▶ TASK DETAILS: Without including any pictures, write out the data below exactly.

* * *

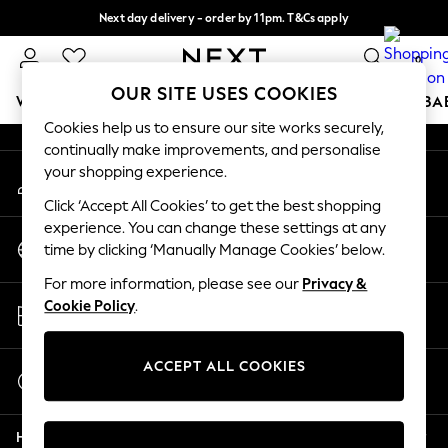
Next day delivery - order by 11pm. T&Cs apply
An error occurred on client
Split the cost with pay in 3.
Find out more
0
Our Social Networks
OUR SITE USES COOKIES
WOMEN
MEN
BOYS
GIRLS
HOME
SCHOOL
BA
Cookies help us to ensure our site works securely,
continually make improvements, and personalise
For You
your shopping experience.
My Account
WOMEN
Sign-in to your account
New In & Trending
Click ‘Accept All Cookies’ to get the best shopping
New: This Week
experience. You can change these settings at any
Change Country
New: NEXT
time by clicking ‘Manually Manage Cookies’ below.
Choose your shopping location
Top Picks
For more information, please see our
Privacy &
Trending on Social
Store Locator
Cookie Policy
.
Polka Dots
Find your nearest store
Summer Textures
Blues & Chambrays
ACCEPT ALL COOKIES
Start a Chat
Chocolate Brown
For general enquiries
Linen Collection
Help
Summer Whites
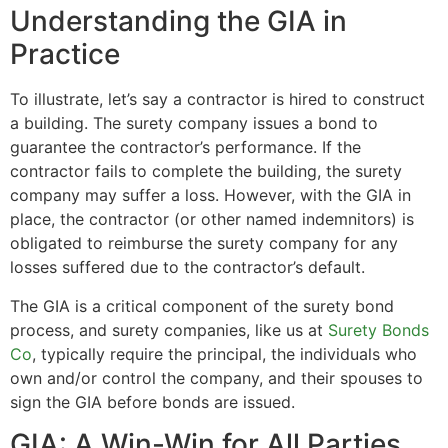
Understanding the GIA in
Practice
To illustrate, let’s say a contractor is hired to construct
a building. The surety company issues a bond to
guarantee the contractor’s performance. If the
contractor fails to complete the building, the surety
company may suffer a loss. However, with the GIA in
place, the contractor (or other named indemnitors) is
obligated to reimburse the surety company for any
losses suffered due to the contractor’s default.
The GIA is a critical component of the surety bond
process, and surety companies, like us at
Surety Bonds
Co
, typically require the principal, the individuals who
own and/or control the company, and their spouses to
sign the GIA before bonds are issued.
GIA: A Win-Win for All Parties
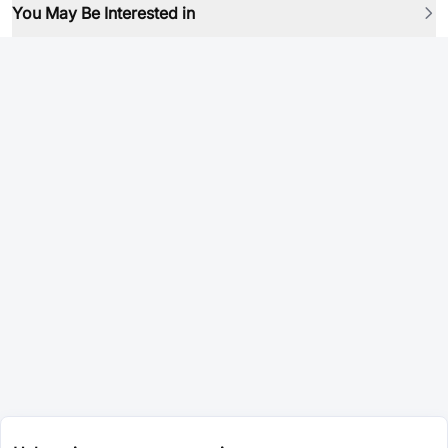
You May Be Interested in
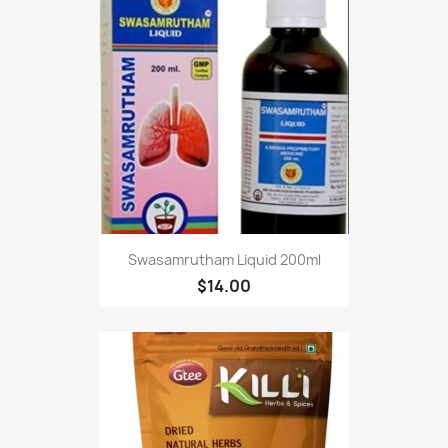
Swasamrutham Liquid 200ml
$14.00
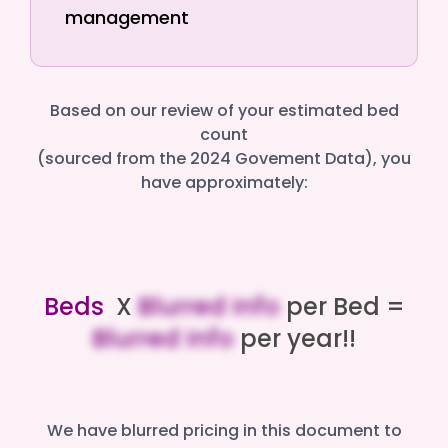
management
Based on our review of your estimated bed
count
(sourced from the 2024 Govement Data), you
have approximately:
Beds
X
Blurred Info
per Bed =
Blurred Info
per year!!
We have blurred pricing in this document to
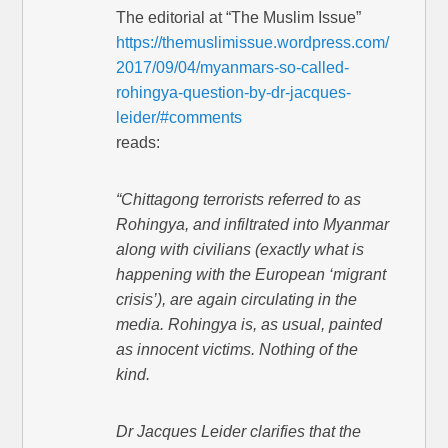
The editorial at “The Muslim Issue”
https://themuslimissue.wordpress.com/
2017/09/04/myanmars-so-called-
rohingya-question-by-dr-jacques-
leider/#comments
reads:
“Chittagong terrorists referred to as
Rohingya, and infiltrated into Myanmar
along with civilians (exactly what is
happening with the European ‘migrant
crisis’), are again circulating in the
media. Rohingya is, as usual, painted
as innocent victims. Nothing of the
kind.
Dr Jacques Leider clarifies that the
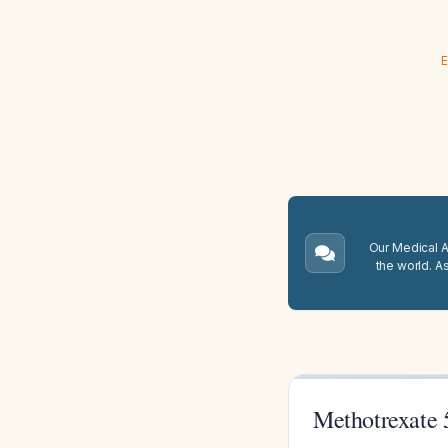
E
Our Medical A.
the world. A
Methotrexate 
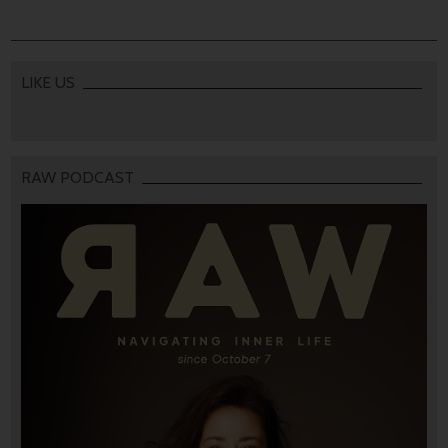
LIKE US
RAW PODCAST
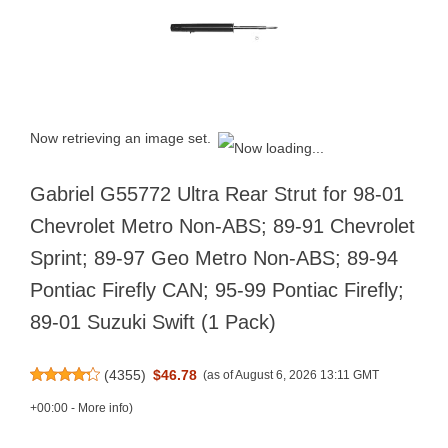
Now retrieving an image set.
Gabriel G55772 Ultra Rear Strut for 98-01
Chevrolet Metro Non-ABS; 89-91 Chevrolet
Sprint; 89-97 Geo Metro Non-ABS; 89-94
Pontiac Firefly CAN; 95-99 Pontiac Firefly;
89-01 Suzuki Swift (1 Pack)
(
4355
)
$46.78
(as of August 6, 2026 13:11 GMT
+00:00 -
More info
)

* * *

▶ ANSWER TO THE PROBLEM:
Next day delivery - order by 11pm. T&Cs apply
An error occurred on client
Split the cost with pay in 3.
Find out more
0
Our Social Networks
OUR SITE USES COOKIES
WOMEN
MEN
BOYS
GIRLS
HOME
SCHOOL
BA
Cookies help us to ensure our site works securely,
continually make improvements, and personalise
For You
your shopping experience.
My Account
WOMEN
Sign-in to your account
New In & Trending
Click ‘Accept All Cookies’ to get the best shopping
New: This Week
experience. You can change these settings at any
Change Country
New: NEXT
time by clicking ‘Manually Manage Cookies’ below.
Choose your shopping location
Top Picks
For more information, please see our
Privacy &
Trending on Social
Store Locator
Cookie Policy
.
Polka Dots
Find your nearest store
Summer Textures
Blues & Chambrays
ACCEPT ALL COOKIES
Start a Chat
Chocolate Brown
For general enquiries
Linen Collection
Help
Summer Whites
Understanding the GIA in
Practice
To illustrate, let’s say a contractor is hired to construct
a building. The surety company issues a bond to
guarantee the contractor’s performance. If the
contractor fails to complete the building, the surety
company may suffer a loss. However, with the GIA in
place, the contractor (or other named indemnitors) is
obligated to reimburse the surety company for any
losses suffered due to the contractor’s default.
The GIA is a critical component of the surety bond
process, and surety companies, like us at
Surety Bonds
Co
, typically require the principal, the individuals who
own and/or control the company, and their spouses to
sign the GIA before bonds are issued.
GIA: A Win-Win for All Parties
You May Be Interested in
Swasamrutham Liquid 200ml
$14.00
management
Based on our review of your estimated bed
count
(sourced from the 2024 Govement Data), you
have approximately:
Beds
X
Blurred Info
per Bed =
Blurred Info
per year!!
We have blurred pricing in this document to
The editorial at “The Muslim Issue”
https://themuslimissue.wordpress.com/
2017/09/04/myanmars-so-called-
rohingya-question-by-dr-jacques-
leider/#comments
reads:
“Chittagong terrorists referred to as
Rohingya, and infiltrated into Myanmar
along with civilians (exactly what is
happening with the European ‘migrant
crisis’), are again circulating in the
media. Rohingya is, as usual, painted
as innocent victims. Nothing of the
kind.
Dr Jacques Leider clarifies that the
E
Our Medical A.
the world. A
Methotrexate 
LIKE US
RAW PODCAST
Now retrieving an image set.
Gabriel G55772 Ultra Rear Strut for 98-01
Chevrolet Metro Non-ABS; 89-91 Chevrolet
Sprint; 89-97 Geo Metro Non-ABS; 89-94
Pontiac Firefly CAN; 95-99 Pontiac Firefly;
89-01 Suzuki Swift (1 Pack)
(
4355
)
$46.78
(as of August 6, 2026 13:11 GMT
+00:00 -
More info
)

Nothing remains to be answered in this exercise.